■ What needs to be done
Where a line of the records contains the word "antes", show that line.

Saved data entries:
○ ○ ○ ○ ○

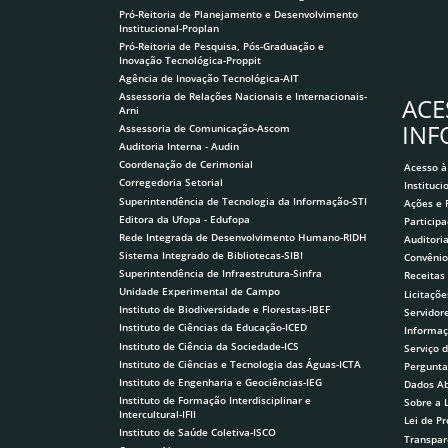
Pró-Reitoria de Planejamento e Desenvolvimento
Institucional-Proplan
Pró-Reitoria de Pesquisa, Pós-Graduação e
Inovação Tecnológica-Proppit
Agência de Inovação Tecnológica-AIT
Assessoria de Relações Nacionais e Internacionais-
ACE
Arni
IN
Assessoria de Comunicação-Ascom
Auditoria Interna - Audin
Coordenação de Cerimonial
Acesso à
Corregedoria Setorial
Instituci
Superintendência de Tecnologia da Informação-STI
Ações e
Editora da Ufopa - Edufopa
Participa
Rede Integrada de Desenvolvimento Humano-RIDH
Auditori
Sistema Integrado de Bibliotecas-SIBI
Convênio
Superintendência de Infraestrutura-Sinfra
Receitas
Unidade Experimental de Campo
Licitaçõe
Instituto de Biodiversidade e Florestas-IBEF
Servidor
Instituto de Ciências da Educação-ICED
Informaç
Instituto de Ciência da Sociedade-ICS
Serviço 
Instituto de Ciências e Tecnologia das Águas-ICTA
Pergunta
Instituto de Engenharia e Geociências-IEG
Dados Ab
Instituto de Formação Interdisciplinar e
Sobre a 
Intercultural-IFII
Lei de P
Instituto de Saúde Coletiva-ISCO
Transpar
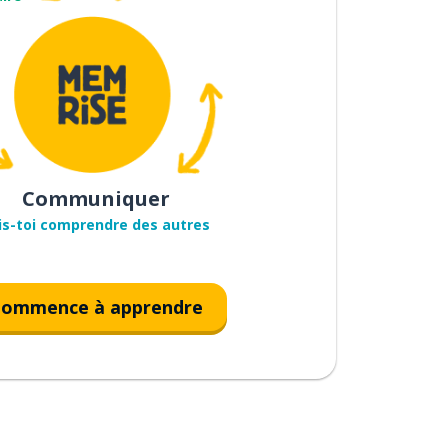
Communiquer
is-toi comprendre des autres
ommence à apprendre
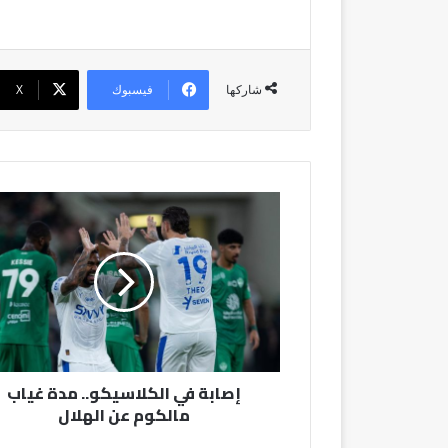
فيسبوك
‫X
شاركها
إصابة
في
الكلاسيكو..
مدة
غياب
مالكوم
عن
الهلال
إصابة في الكلاسيكو.. مدة غياب
مالكوم عن الهلال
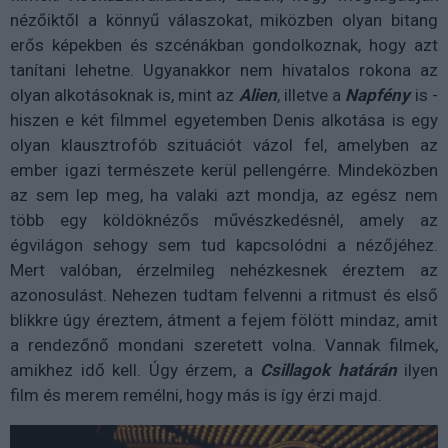
nézőiktől a könnyű válaszokat, miközben olyan bitang
erős képekben és szcénákban gondolkoznak, hogy azt
tanítani lehetne. Ugyanakkor nem hivatalos rokona az
olyan alkotásoknak is, mint az
Alien
, illetve a
Napfény
is -
hiszen e két filmmel egyetemben Denis alkotása is egy
olyan klausztrofób szituációt vázol fel, amelyben az
ember igazi természete kerül pellengérre. Mindeközben
az sem lep meg, ha valaki azt mondja, az egész nem
több egy köldöknézős művészkedésnél, amely az
égvilágon sehogy sem tud kapcsolódni a nézőjéhez.
Mert valóban, érzelmileg nehézkesnek éreztem az
azonosulást. Nehezen tudtam felvenni a ritmust és első
blikkre úgy éreztem, átment a fejem fölött mindaz, amit
a rendezőnő mondani szeretett volna. Vannak filmek,
amikhez idő kell. Úgy érzem, a
Csillagok határán
ilyen
film és merem remélni, hogy más is így érzi majd.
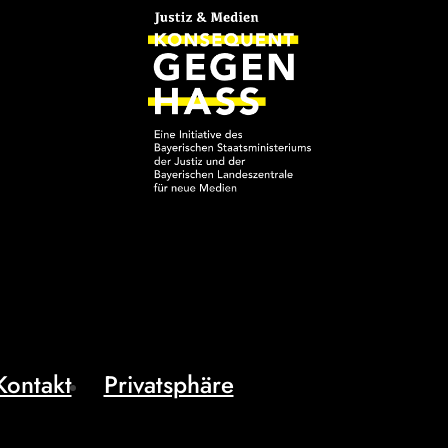
Kontakt
Privatsphäre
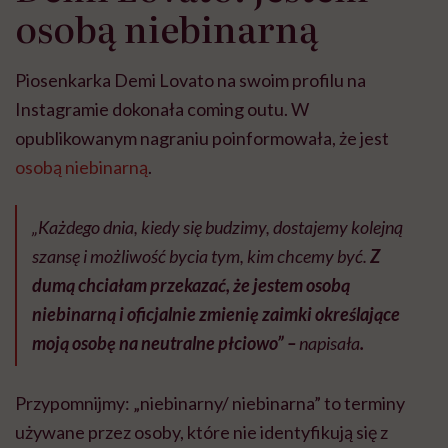
osobą niebinarną
Piosenkarka Demi Lovato na swoim profilu na
Instagramie dokonała coming outu. W
opublikowanym nagraniu poinformowała, że jest
osobą niebinarną
.
„Każdego dnia, kiedy się budzimy, dostajemy kolejną
szansę i możliwość bycia tym, kim chcemy być.
Z
dumą chciałam przekazać, że jestem osobą
niebinarną i oficjalnie zmienię zaimki określające
moją osobę na neutralne płciowo” –
napisała
.
Przypomnijmy: „niebinarny/ niebinarna” to terminy
używane przez osoby, które nie identyfikują się z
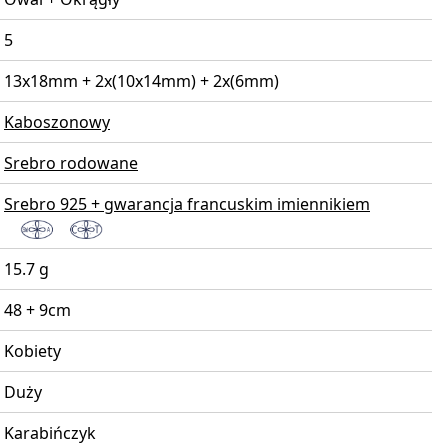
5
13x18mm + 2x(10x14mm) + 2x(6mm)
Kaboszonowy
Srebro rodowane
Srebro 925 + gwarancja francuskim imiennikiem
15.7 g
48 + 9cm
Kobiety
Duży
Karabińczyk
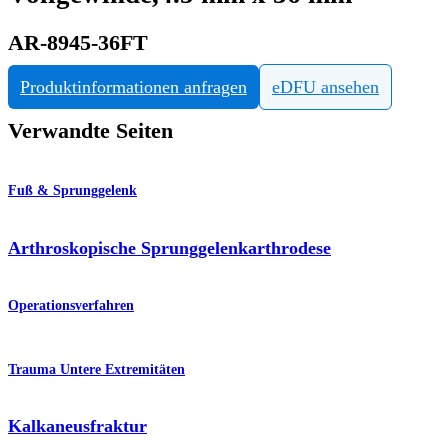
AR-8945-36FT
Produktinformationen anfragen
eDFU ansehen
Verwandte Seiten
Fuß & Sprunggelenk
Arthroskopische Sprunggelenkarthrodese
Operationsverfahren
Trauma Untere Extremitäten
Kalkaneusfraktur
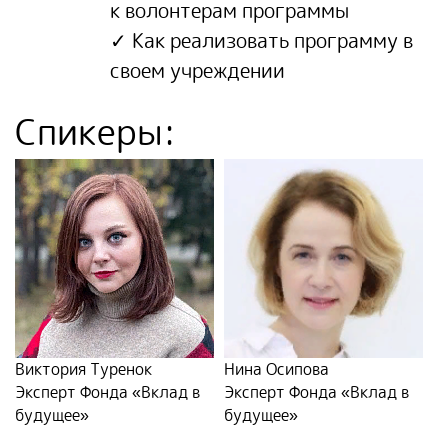
к волонтерам программы
✓ Как реализовать программу в
своем учреждении
Спикеры:
Виктория Туренок
Нина Осипова
Эксперт Фонда «Вклад в
Эксперт Фонда «Вклад в
будущее»
будущее»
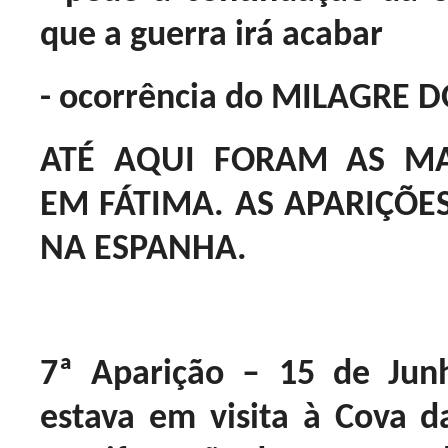
que a guerra irá acabar
- ocorrência do MILAGRE D
ATÉ AQUI FORAM AS MA
EM FÁTIMA. AS APARIÇÕ
NA ESPANHA.
7ª Aparição – 15 de Jun
estava em visita à Cova d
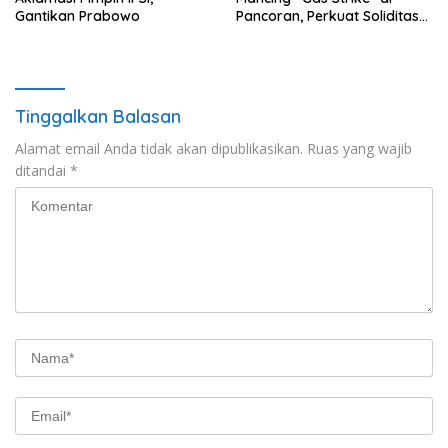
Gantikan Prabowo
Pancoran, Perkuat Soliditas
Wartawan Hukum
Tinggalkan Balasan
Alamat email Anda tidak akan dipublikasikan.
Ruas yang wajib
ditandai
*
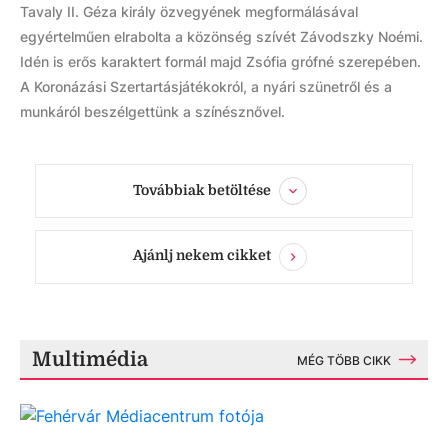
Tavaly II. Géza király özvegyének megformálásával
egyértelműen elrabolta a közönség szívét Závodszky Noémi.
Idén is erős karaktert formál majd Zsófia grófné szerepében.
A Koronázási Szertartásjátékokról, a nyári szünetről és a
munkáról beszélgettünk a színésznővel.
Továbbiak betöltése
Ajánlj nekem cikket
Multimédia
MÉG TÖBB CIKK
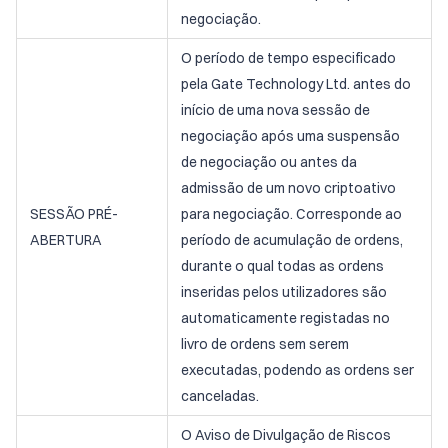
negociação.
O período de tempo especificado
pela Gate Technology Ltd. antes do
início de uma nova sessão de
negociação após uma suspensão
de negociação ou antes da
admissão de um novo criptoativo
SESSÃO PRÉ-
para negociação. Corresponde ao
ABERTURA
período de acumulação de ordens,
durante o qual todas as ordens
inseridas pelos utilizadores são
automaticamente registadas no
livro de ordens sem serem
executadas, podendo as ordens ser
canceladas.
O Aviso de Divulgação de Riscos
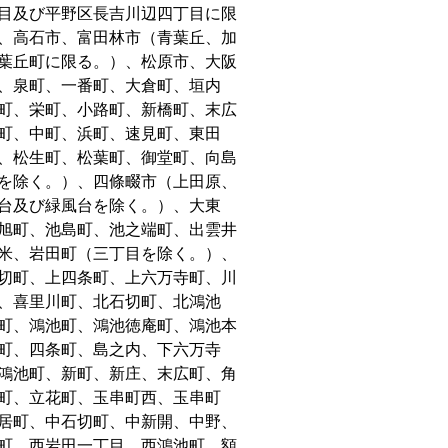
目及び平野区長吉川辺四丁目に限
、高石市、富田林市（青葉丘、加
葉丘町に限る。）、松原市、大阪
、泉町、一番町、大倉町、垣内
町、栄町、小路町、新橋町、末広
町、中町、浜町、速見町、東田
、松生町、松葉町、御堂町、向島
を除く。）、四條畷市（上田原、
台及び緑風台を除く。）、大東
旭町、池島町、池之端町、出雲井
米、岩田町（三丁目を除く。）、
切町、上四条町、上六万寺町、川
、喜里川町、北石切町、北鴻池
町、鴻池町、鴻池徳庵町、鴻池本
町、四条町、島之内、下六万寺
鴻池町、新町、新庄、末広町、角
町、立花町、玉串町西、玉串町
居町、中石切町、中新開、中野、
町、西岩田一丁目、西鴻池町、額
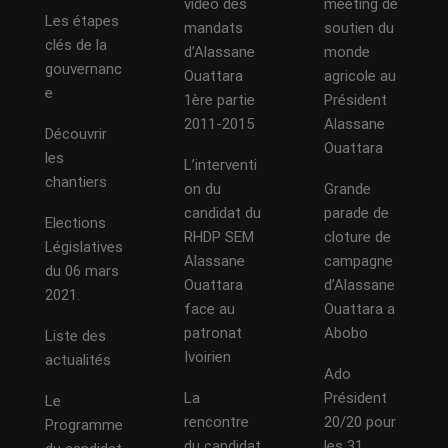
vidéo des
meeting de
Les étapes
mandats
soutien du
clés de la
d’Alassane
monde
gouvernanc
Ouattara
agricole au
e
1ère partie
Président
2011-2015
Alassane
Découvrir
Ouattara
les
L’interventi
chantiers
on du
Grande
candidat du
parade de
Elections
RHDP SEM
cloture de
Législatives
Alassane
campagne
du 06 mars
Ouattara
d’Alassane
2021.
face au
Ouattara a
patronat
Abobo
Liste des
Ivoirien
actualités
Ado
La
Président
Le
rencontre
20/20 pour
Programme
du candidat
les 31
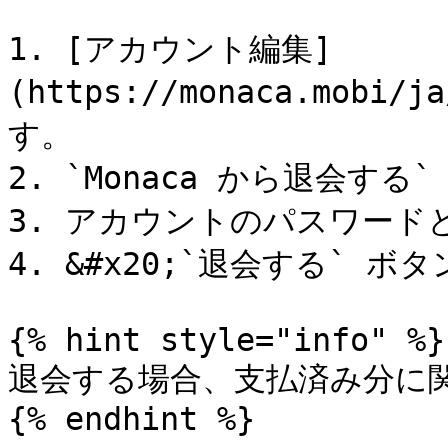
1. [アカウント編集]
(https://monaca.mobi
す。

2. `Monaca から退会す
3. アカウントのパスワード
4. &#x20;`退会する` 
{% hint style="info" %}

退会する場合、支払済み分に関
{% endhint %}
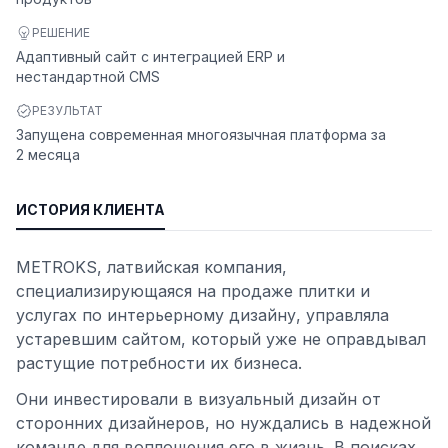
РЕШЕНИЕ
Адаптивный сайт с интеграцией ERP и
нестандартной CMS
РЕЗУЛЬТАТ
Запущена современная многоязычная платформа за
2 месяца
ИСТОРИЯ КЛИЕНТА
METROKS, латвийская компания,
специализирующаяся на продаже плитки и
услугах по интерьерному дизайну, управляла
устаревшим сайтом, который уже не оправдывал
растущие потребности их бизнеса.
Они инвестировали в визуальный дизайн от
сторонних дизайнеров, но нуждались в надежной
команде для воплощения его в жизнь. В поисках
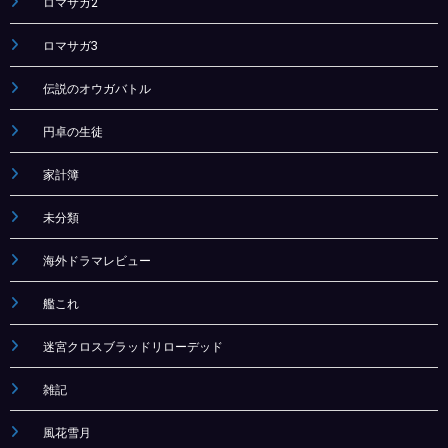
ロマサガ2
ロマサガ3
伝説のオウガバトル
円卓の生徒
家計簿
未分類
海外ドラマレビュー
艦これ
迷宮クロスブラッドリローデッド
雑記
風花雪月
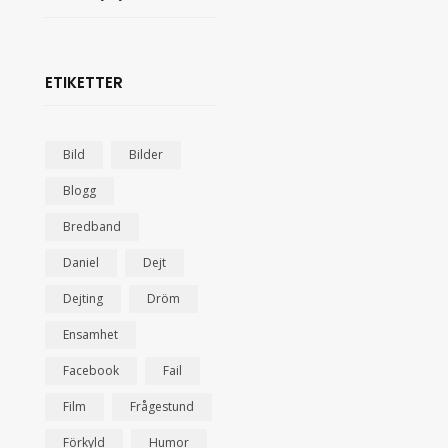
ETIKETTER
Bild
Bilder
Blogg
Bredband
Daniel
Dejt
Dejting
Dröm
Ensamhet
Facebook
Fail
Film
Frågestund
Förkyld
Humor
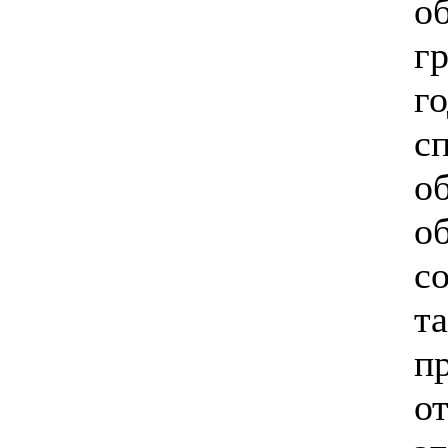
о
гр
г
с
о
о
с
т
п
о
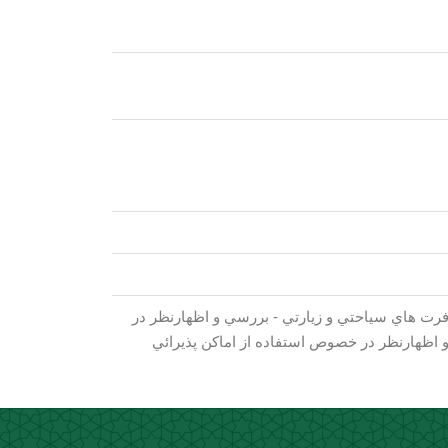
فرت هاي سياحتي و زيارتي - بررسي و اظهارنظر در
 اظهارنظر در خصوص استفاده از اماكن پذيرائي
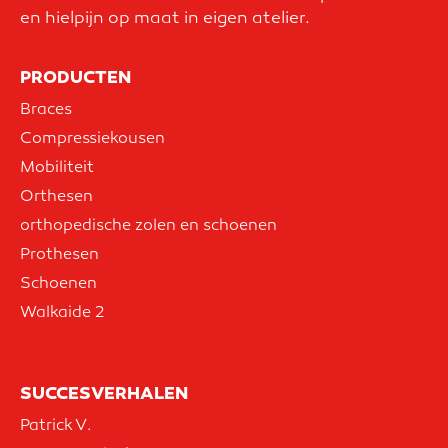
en hielpijn op maat in eigen atelier.
PRODUCTEN
Braces
Compressiekousen
Mobiliteit
Orthesen
orthopedische zolen en schoenen
Prothesen
Schoenen
Walkaide 2
SUCCESVERHALEN
Patrick V.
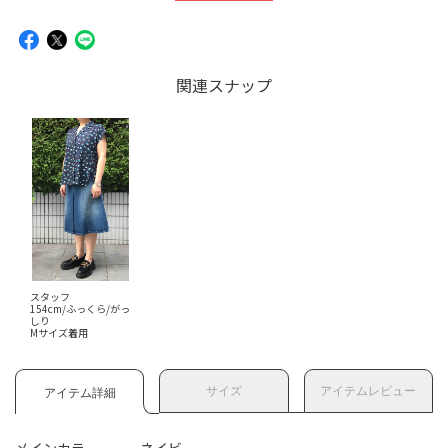
関連スナップ
スタッフ
154cm/ふっくら/がっ
しり
Mサイズ着用
サイズ
アイテムレビュー
アイテム詳細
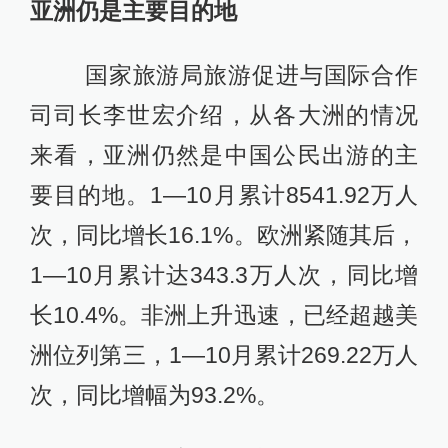
亚洲仍是主要目的地
国家旅游局旅游促进与国际合作
司司长李世宏介绍，从各大洲的情况
来看，亚洲仍然是中国公民出游的主
要目的地。1—10月累计8541.92万人
次，同比增长16.1%。欧洲紧随其后，
1—10月累计达343.3万人次，同比增
长10.4%。非洲上升迅速，已经超越美
洲位列第三，1—10月累计269.22万人
次，同比增幅为93.2%。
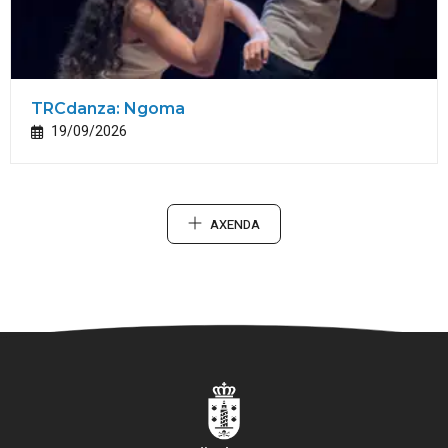
TRCdanza: Ngoma
19/09/2026
AXENDA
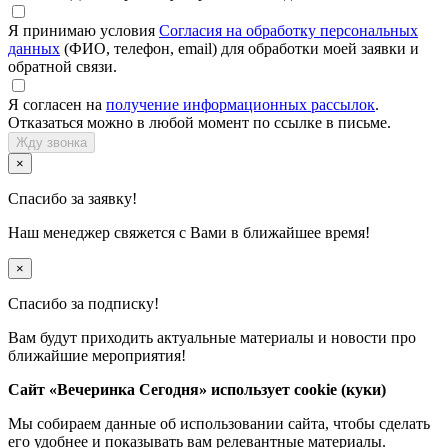
Я принимаю условия
Согласия на обработку персональных
данных
(ФИО, телефон, email) для обработки моей заявки и
обратной связи.
Я согласен на
получение информационных рассылок
.
Отказаться можно в любой момент по ссылке в письме.
Жду звонка
×
Спасибо за заявку!
Наш менеджер свяжется с Вами в ближайшее время!
×
Спасибо за подписку!
Вам будут приходить актуальные материалы и новости про
ближайшие мероприятия!
Сайт «Вечеринка Сегодня» использует cookie (куки)
Мы собираем данные об использовании сайта, чтобы сделать
его удобнее и показывать вам релевантные материалы.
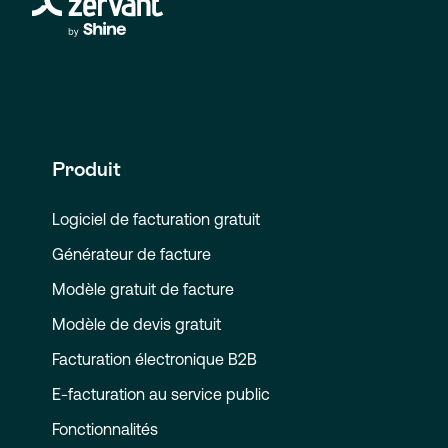
Produit
Logiciel de facturation gratuit
Générateur de facture
Modèle gratuit de facture
Modèle de devis gratuit
Facturation électronique B2B
E-facturation au service public
Fonctionnalités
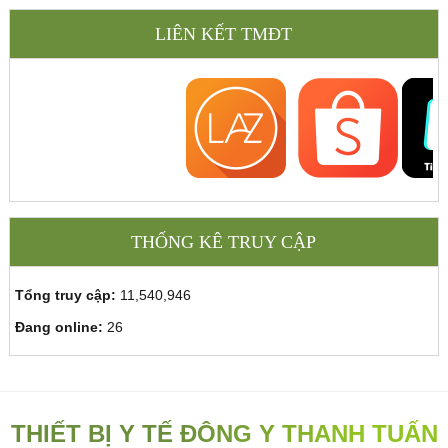
LIÊN KẾT TMĐT
THỐNG KÊ TRUY CẬP
Tổng truy cập:
11,540,946
Đang online:
26
THIẾT BỊ Y TẾ ĐÔNG Y THANH TUẤN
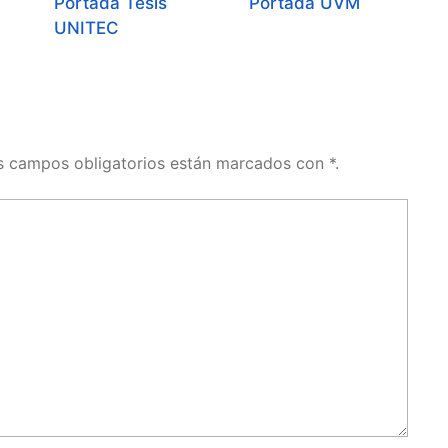
Portada Tesis
Portada UVM
UNITEC
os campos obligatorios están marcados con *.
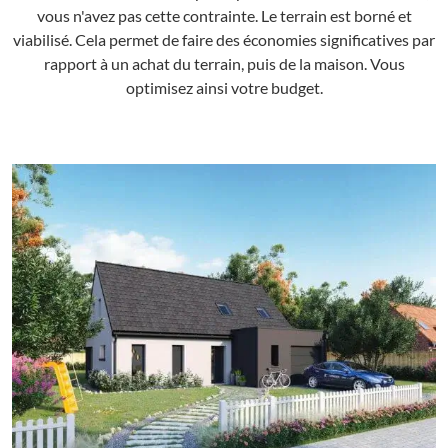
vous n'avez pas cette contrainte. Le terrain est borné et
viabilisé. Cela permet de faire des économies significatives par
rapport à un achat du terrain, puis de la maison. Vous
optimisez ainsi votre budget.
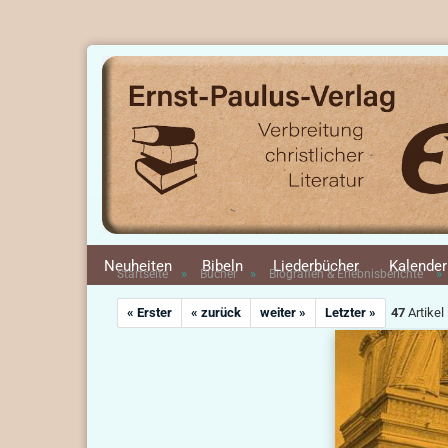
Neuheiten
Bibeln
Liederbücher
Kalender
»
»
»
Startseite
Bücher
Biografien & Erlebnisberichte
« Erster
« zurück
weiter »
Letzter »
47
Artikel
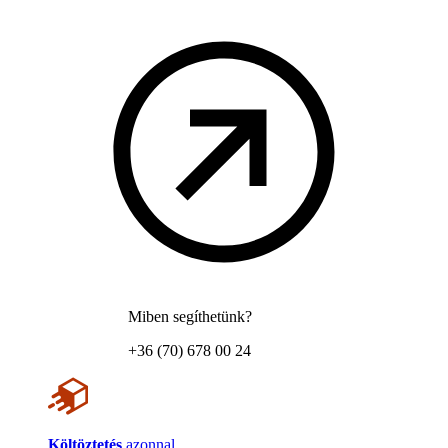
Miben segíthetünk?
+36 (70) 678 00 24
Költöztetés
azonnal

○ ○ ○ ○ ○

■ Result
pela Gate Technology Ltd. antes do
de negociação ou antes da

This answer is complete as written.